FIGURE 1.

Cardiac troponin structure, exchange, and functional measurements. A, structure of troponin based on the crystal structure by Takeda et al. (46). cTnI is shown in red, cTnC is shown in blue, and cTnT is shown in orange. Ca²⁺ ions (solid balls) are shown bound to the high affinity sites and the single cardiac low affinity at Site II. The locations in cTnI of the PKA (Ser-23/Ser-24) and protein kinase C (Thr-143) phosphorylation motifs and the RCM mutation (R145W) are as indicated. B, endogenous troponin (Endo-) was exchanged for recombinant human troponin (Exo-) containing either WT, RCM mutation, or PKA/PKC phosphomimetic cardiac troponin I. Inclusion of an N-terminal myc tag in cTnT allowed for separation of the endogenous and exogenous cTnT on SDS-PAGE/Western blotting using a cTnT-specific antibody (bottom gels), whereas anti-α-actinin Western blotting was used as a loading control (upper gels).
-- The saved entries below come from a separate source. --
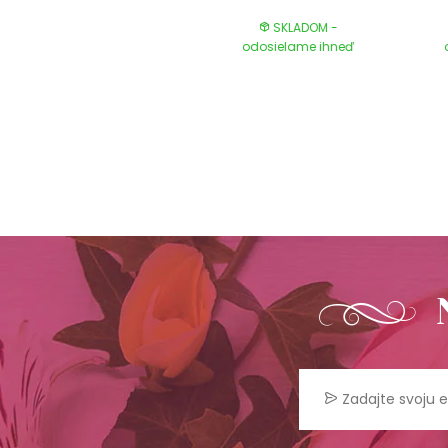
SKLADOM -
SKLADOM -
odosielame ihneď
odosielame ihneď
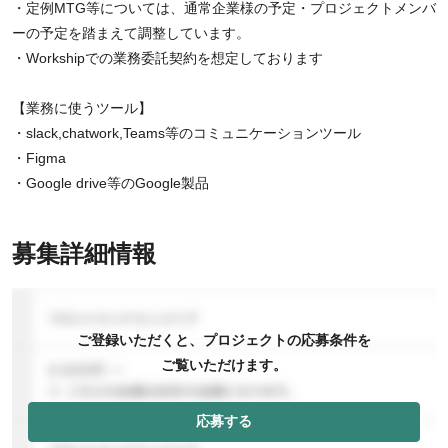
・定例MTG等については、通常企業様の予定・プロジェクトメンバ
ーの予定を踏まえて調整しています。
・Workshipでの業務委託契約を想定しております
【業務に使うツール】
・slack,chatwork,Teams等のコミュニケーションツール
・Figma
・Google drive等のGoogle製品
募集詳細情報
ご登録いただくと、プロジェクトの応募条件を
ご覧いただけます。
応募する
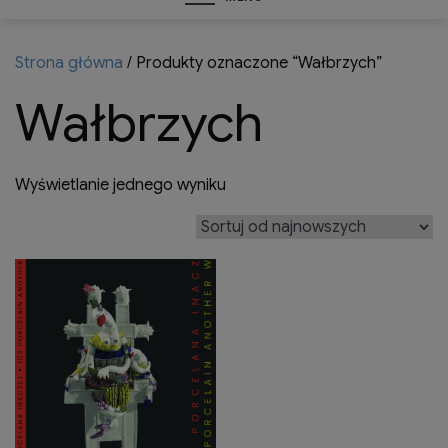
Strona główna
/ Produkty oznaczone “Wałbrzych”
Wałbrzych
Wyświetlanie jednego wyniku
Exchange for recombinant troponin (in this case WT or RCM) resulted in ∼68% exchange (bar plots; mean ± S.E.; WT, n = 8; RCM, n = 12). The image shows an example of a confocal microscopy scan of a WT recombinant troponin-exchanged muscle probed with a myc-specific primary antibody followed by a mouse Alexa Fluor-488 secondary antibody; the double banded pattern indicates incorporation of the recombinant troponin into the thin filaments on either side of the Z-disk. C, force-[Ca²⁺] relationships (n = 12) recorded on WT recombinant troponin-exchanged isolated skinned multicellular human cardiac muscles at short (SL = 2.0 μm; red) and long (SL = 2.3 μm; green) sarcomere lengths. Force was either normalized to muscle cross-sectional area and expressed as millinewtons (mN)/mm² (left panel) or normalized to maximum force in each individual muscle (right panel). An increase in SL induced both an increase in maximum force and an increase in myofilament Ca²⁺ sensitivity, indicative of myofilament LDA. Data are presented as mean ± S.E. Error bars reflect S.E. IB, immunoblotting.